The OmicsVolcano software consists of a set of scripts, functions, and modules which search for the presence of duplicated gene names in the input data; add numerical extensions to duplicated gene names; visualize the data as interactive volcano plots; and filter data to significant values based on information provided in the input file. The input file is provided by the user, and consists of five columns that represent identification numbers (IDs), gene symbols, gene descriptions, log fold changes, and adjusted p values. The software package also contains reference files for mitochondrial processes and cellular compartments for the human and mouse genomes. The software uses the input data and processes or cellular compartment information to create volcano plots in a user-friendly way (Figure 1). The software tool allows an interactive interpretation of the data through a web interface, which is easy and intuitive to use.

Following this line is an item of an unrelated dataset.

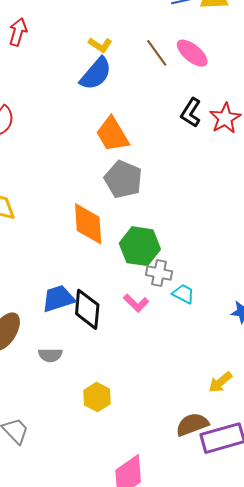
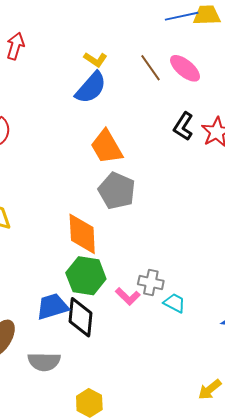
green hexagon: (140, 246) -> (86, 276), moved
pink L-shape: (136, 303) -> (128, 296), moved
gray semicircle: (50, 355) -> (44, 362), size x1.4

The OmicsVolcano home page

The software requires four steps to generate the interactive omics-data visualization plots. The “file” option allows the upload of the input data as an ASCII file which contains IDs, gene names, gene descriptions, log2 fold changes, and adjusted p values. The “explore” option provides several main core functionalities of the software: plot, custom gene or protein selection, mitochondrial processes, multiple process visualization, and cellular compartment visualization. Customization of the statistical significance and threshold of the y-axis, are performed by adjustments of the slider widgets. Additional options, e.g., “upload a gene file”, “insert a list of genes”, “select organism”, and “show mitochondrial process” widgets allow the customization of the data exploration processes. The “export” option enables the export of data as tables or graphics in various pre-defined formats. A manual is available through the “help” option, and the software package version including additional information about the software can be found in the “about” option.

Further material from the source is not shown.